Makoy Samuel Yibi, the national coordinator for Guinea worm eradication in South Sudan, says Hopkins never lost faith, even when there were outbreaks of the disease and no meaningful reduction in cases was in sight.

“You have to focus,” Hopkins told Makoy. “You can do it. Surveillance. Say it three times. Understand the importance of building a structure (for surveillance).”

In South Sudan, that meant having a presence in every community, with monitors in every village.

“We only have five villages left with reported cases,” Makoy says.

This in a country where almost every deformity was once blamed on either gunshots or Guinea worm.

Long and weary battle

The latest target date is 2020. That means next year, the Carter Center must report zero cases and it must stay that way for three years for the World Health Organization to certify eradication.

The biggest obstacle lies in Chad, a nation that was on the cusp of extinction a few years ago but is now reporting a spike in infections among dogs — 459 cases in 2015. Hopkins says the dogs get infected by eating discarded guts of fish with water fleas carrying the Guinea worm larvae.

“We don’t know yet how serious it is,” he says.

The Carter Center has been educating people to cook their fish well and not discard the fish entrails but to bury them. It’s also critical to keep infected dogs tied up when the worm starts coming out of their skin so they don’t contaminate the water.

The only two cases the Carter Center has reported so far in 2016 are in Chad. Both were in children and both were contained.

“We’ve got a real chance of eradication as far as human cases go,” Hopkins says.

The other disease on the brink of extinction is polio, which has also been inflicting pain on people for millennia. But polio is like smallpox in that it can be defeated with a vaccine.

Some scientists think of smallpox and polio as hares in the eradication race and Guinea worm as the tortoise. In that context, there could not have been a man more suited for the slow journey than Hopkins. That he has persevered in cool and steady fashion is evidence of his tenacity, his colleagues say.

“It’s just the way God made me,” Hopkins says.

His connection with nature has helped him cope with work that can be grim and draining.

When he first started working in Sierra Leone in 1968, Hopkins came across a field that had been cleared and burned after harvest. When the rains came, thousands and thousands of ground orchids sprung up from the embers.

It was the first time he’d ever seen them in the wild, so much beauty in the midst of something hideous like smallpox.

Many years later, he saw the orchids again while driving through Ghana. “Stop!” he yelled to the driver, so he could take a long look.

They were signs of hope amid the suffering he sought to end.

Hopkins is fairly certain that one day people will look back at cancer and say: What a pity that it took so long to extinguish. And they will say it, too, about Guinea worm.
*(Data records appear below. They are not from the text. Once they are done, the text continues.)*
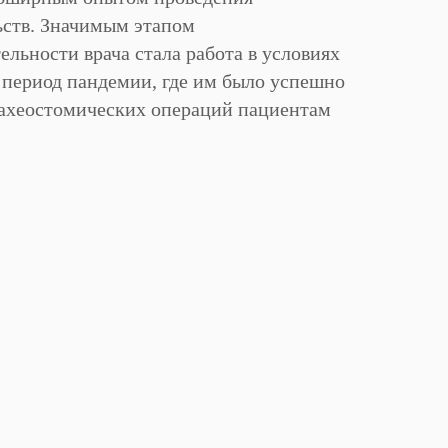
ьств. Значимым этапом
льности врача стала работа в условиях
 период пандемии, где им было успешно
рахеостомических операций пациентам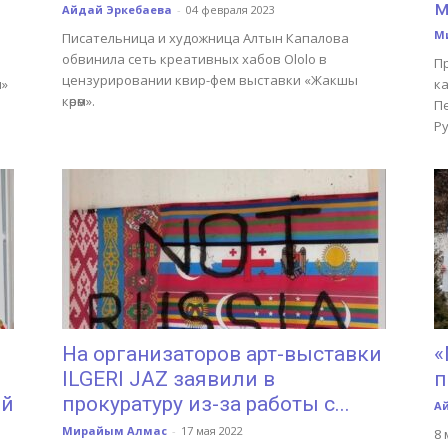
м
Айдай Эркебаева
-
04 февраля 2023
М
Писательница и художница Алтын Капалова
обвинила сеть креативных хабов Ololo в
П
цензурировании квир-фем выставки «Жакшы
п»
к
көрөм».
П
Р
На организаторов арт-выставки
«
ILGERI JAZ заявили в
п
ой
прокуратуру из-за работы с...
А
Мирайым Алмас
-
17 мая 2022
8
“People will find it hard to believe this disease existed; that there was such a disease so terrible. They will be flabbergasted it lasted so long after we figured out how to stop it.”

That is, perhaps, Hopkins’ biggest disappointment: It has taken too long to defeat the serpent. Everything in his office reminds him of the years that have gone by.

But he’s not quitting.

Besides, he’s 17 years younger than former President Carter who, even after cancer, seems far from retirement.

“What on earth would I say to him? I’m packing it in when he’s still going strong?”

Hopkins places Henrietta back on his bookshelf. One day soon, he hopes, she will face him no longer as his nemesis but as the greatest testament to his life.